CONCEPT Cited by 1 source
User event sequence¶
Definition¶
A user event sequence is "an ordered list of recent, relevant events for a user, along with the enrichments (signals) attached to each event" (Source: sources/2026-05-21-pinterest-making-user-sequence-data-more-cost-efficient-faster-and-easier-to-use). Each event in the sequence carries a timestamp, an action type, the surface where the action occurred, and a payload of enrichments: embeddings (Pin / query representations), contextual features (surface, device, country), and derived attributes / counters describing how the user interacted with content over time.
Concrete Pinterest example: "a sequence made up of the last 500 engagements a user had with Pinterest Pins", where each event might carry a timestamp + action type + surface + a handful of embedding features or categorical attributes.

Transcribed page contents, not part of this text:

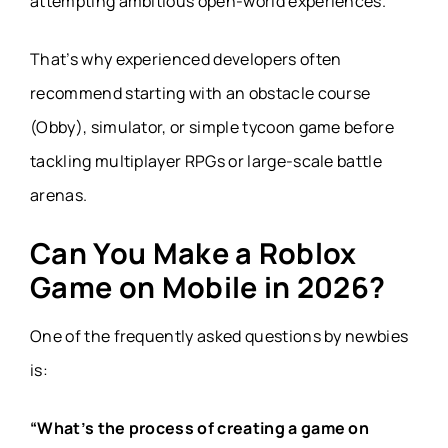
attempting ambitious open-world experiences.
That’s why experienced developers often
recommend starting with an obstacle course
(Obby), simulator, or simple tycoon game before
tackling multiplayer RPGs or large-scale battle
arenas.
Can You Make a Roblox
Game on Mobile in 2026?
One of the frequently asked questions by newbies
is:
“What’s the process of creating a game on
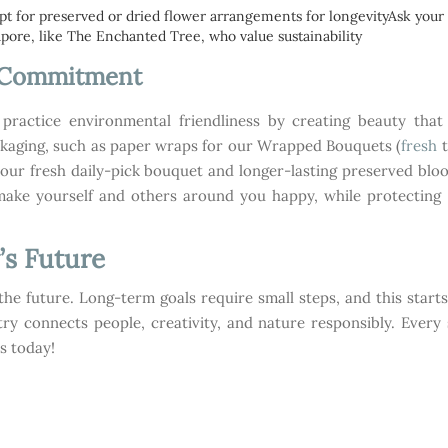
pt for preserved or dried flower arrangements for longevityAsk your 
pore, like The Enchanted Tree, who value sustainability
s Commitment
ractice environmental friendliness by creating beauty that 
ckaging, such as paper wraps for our Wrapped Bouquets (
fresh
ur fresh daily-pick bouquet and longer-lasting preserved bloo
make yourself and others around you happy, while protecting 
’s Future
’s the future. Long-term goals require small steps, and this start
try connects people, creativity, and nature responsibly. Every 
s today!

Why sequences are a first-class primitive¶
User event sequences capture temporal behavior — the order, timing, and shape of actions — rather than just aggregates like "how many clicks last week". This makes them the substrate for:
- Sequence-aware models — Transformers, sequence encoders, attention-over-history architectures (Pinterest examples: Foundation Model, TransAct, Contextual Sequential CG).
- Cross-workload reuse — because they preserve relatively raw behavior, the same sequence can feed ranking, retrieval, exploration, anomaly detection.
- Compositional features — derived attributes / counters / aggregations can be computed downstream from the raw sequence rather than landed as separate features.
Why "the N latest events from a log table" is wrong¶
A high-quality sequence is not "the N latest events from a log table". It is the result of a multi-step process (Source: sources/2026-05-21-pinterest-making-user-sequence-data-more-cost-efficient-faster-and-easier-to-use):
- Ingest — events from diverse sources (streaming + batch).
- Filter — narrow to the subset of events that matter for this signal.
- Enrich — attach embeddings, metadata, derived attributes per event.
- Assemble — produce a stable, well-defined sequence representation.
Each stage has a distinct platform concern: source connectors + ingestion, filtering predicates, enrichment services + joins, and assembly + schema. Treating "sequence" as the output of this multi-stage pipeline — rather than as "the row tail" — is what enables one definition, many runtimes to make sense.
The four-dimensional quality contract¶
Sequences serve training + offline analysis + online inference simultaneously, so sequence quality is multi-dimensional. See sequence quality dimensions:
- Freshness — how quickly new events / enrichments show up.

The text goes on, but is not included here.